* _DIRECTIONS_: Would you repeat every entry below word for word but drop the images?

Dataset entries
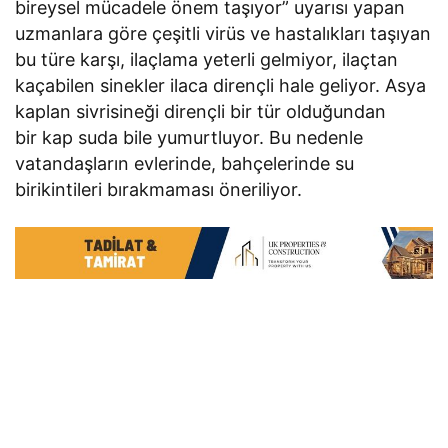
bireysel mücadele önem taşıyor” uyarısı yapan
uzmanlara göre çeşitli virüs ve hastalıkları taşıyan
bu türe karşı, ilaçlama yeterli gelmiyor, ilaçtan
kaçabilen sinekler ilaca dirençli hale geliyor. Asya
kaplan sivrisineği dirençli bir tür olduğundan
bir kap suda bile yumurtluyor. Bu nedenle
vatandaşların evlerinde, bahçelerinde su
birikintileri bırakmaması öneriliyor.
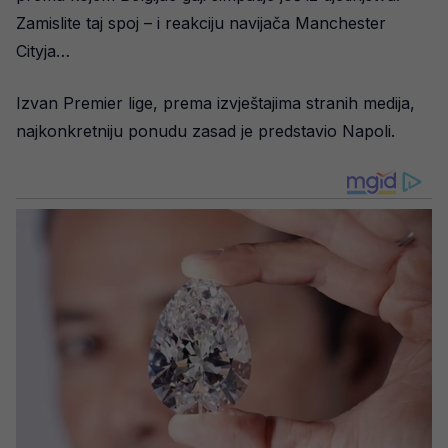
Zamislite taj spoj – i reakciju navijača Manchester
Cityja…
Izvan Premier lige, prema izvještajima stranih medija,
najkonkretniju ponudu zasad je predstavio Napoli.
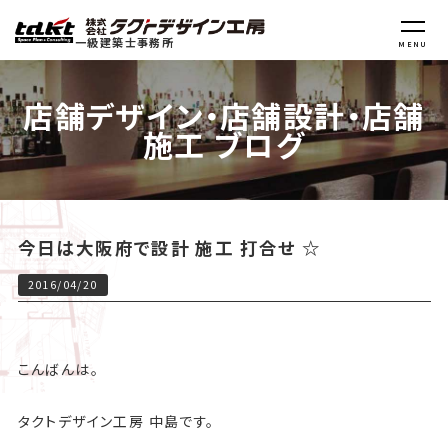
一級建築士事務所
MENU
店舗デザイン・店舗設計・店舗
施工 ブログ
今日は大阪府で設計 施工 打合せ ☆
2016/04/20
こんばんは。
タクトデザイン工房 中島です。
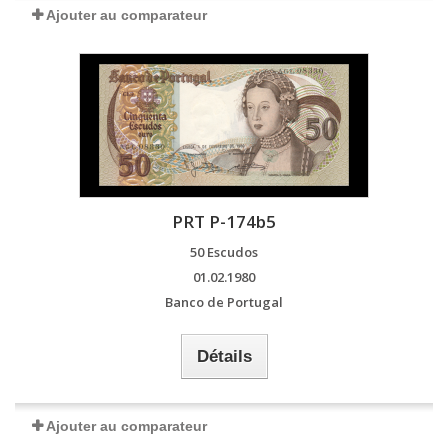
Ajouter au comparateur
PRT P-174b5
50 Escudos
01.02.1980
Banco de Portugal
Détails
Ajouter au comparateur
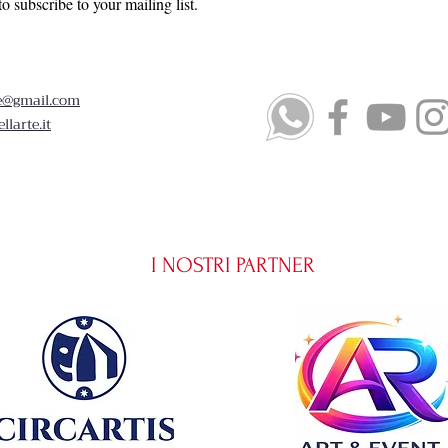
to subscribe to your mailing list.
te@gmail.com
llarte.it
I NOSTRI PARTNER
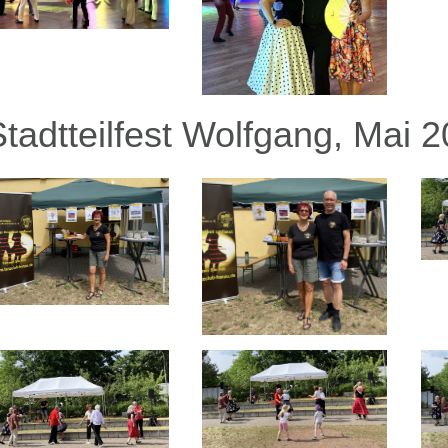
Stadtteilfest Wolfgang, Mai 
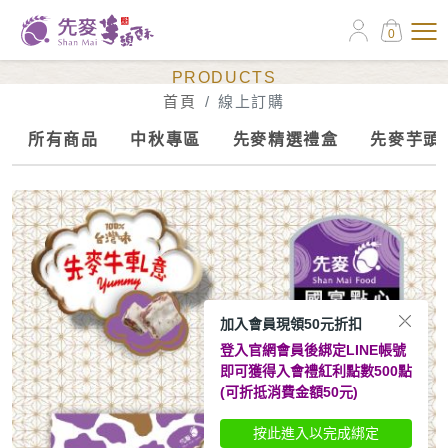
0
線上訂購
PRODUCTS
首頁
線上訂購
所有商品
中秋專區
先麥精選禮盒
先麥芋頭
加入會員現領50元折扣
登入官網會員後綁定LINE帳號
即可獲得入會禮紅利點數500點
(可折抵消費金額50元)
按此進入以完成綁定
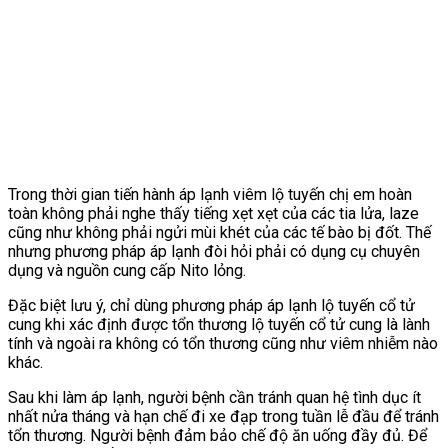
Trong thời gian tiến hành áp lạnh viêm lộ tuyến chị em hoàn
toàn không phải nghe thấy tiếng xẹt xẹt của các tia lửa, laze
cũng như không phải ngửi mùi khét của các tế bào bị đốt. Thế
nhưng phương pháp áp lạnh đòi hỏi phải có dụng cụ chuyên
dụng và nguồn cung cấp Nito lỏng.
Đặc biệt lưu ý, chỉ dùng phương pháp áp lạnh lộ tuyến cổ tử
cung khi xác định được tổn thương lộ tuyến cổ tử cung là lành
tính và ngoài ra không có tổn thương cũng như viêm nhiễm nào
khác.
Sau khi làm áp lạnh, người bệnh cần tránh quan hệ tình dục ít
nhất nửa tháng và hạn chế đi xe đạp trong tuần lễ đầu để tránh
tổn thương. Người bệnh đảm bảo chế độ ăn uống đầy đủ. Để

* _WRITTEN RESPONSE_:
bireysel mücadele önem taşıyor” uyarısı yapan
uzmanlara göre çeşitli virüs ve hastalıkları taşıyan
bu türe karşı, ilaçlama yeterli gelmiyor, ilaçtan
kaçabilen sinekler ilaca dirençli hale geliyor. Asya
kaplan sivrisineği dirençli bir tür olduğundan
bir kap suda bile yumurtluyor. Bu nedenle
vatandaşların evlerinde, bahçelerinde su
birikintileri bırakmaması öneriliyor.
Zamislite taj spoj – i reakciju navijača Manchester
Cityja…
Izvan Premier lige, prema izvještajima stranih medija,
najkonkretniju ponudu zasad je predstavio Napoli.
一級建築士事務所
MENU
店舗デザイン・店舗設計・店舗
施工 ブログ
今日は大阪府で設計 施工 打合せ ☆
2016/04/20
こんばんは。
タクトデザイン工房 中島です。
Ajouter au comparateur
PRT P-174b5
50 Escudos
01.02.1980
Banco de Portugal
Détails
Ajouter au comparateur
to subscribe to your mailing list.
te@gmail.com
llarte.it
I NOSTRI PARTNER
Stadtteilfest Wolfgang, Mai 
0
線上訂購
PRODUCTS
首頁
線上訂購
所有商品
中秋專區
先麥精選禮盒
先麥芋頭
加入會員現領50元折扣
登入官網會員後綁定LINE帳號
即可獲得入會禮紅利點數500點
(可折抵消費金額50元)
按此進入以完成綁定
Trong thời gian tiến hành áp lạnh viêm lộ tuyến chị em hoàn
toàn không phải nghe thấy tiếng xẹt xẹt của các tia lửa, laze
cũng như không phải ngửi mùi khét của các tế bào bị đốt. Thế
nhưng phương pháp áp lạnh đòi hỏi phải có dụng cụ chuyên
dụng và nguồn cung cấp Nito lỏng.
Đặc biệt lưu ý, chỉ dùng phương pháp áp lạnh lộ tuyến cổ tử
cung khi xác định được tổn thương lộ tuyến cổ tử cung là lành
tính và ngoài ra không có tổn thương cũng như viêm nhiễm nào
khác.
Sau khi làm áp lạnh, người bệnh cần tránh quan hệ tình dục ít
nhất nửa tháng và hạn chế đi xe đạp trong tuần lễ đầu để tránh
tổn thương. Người bệnh đảm bảo chế độ ăn uống đầy đủ. Để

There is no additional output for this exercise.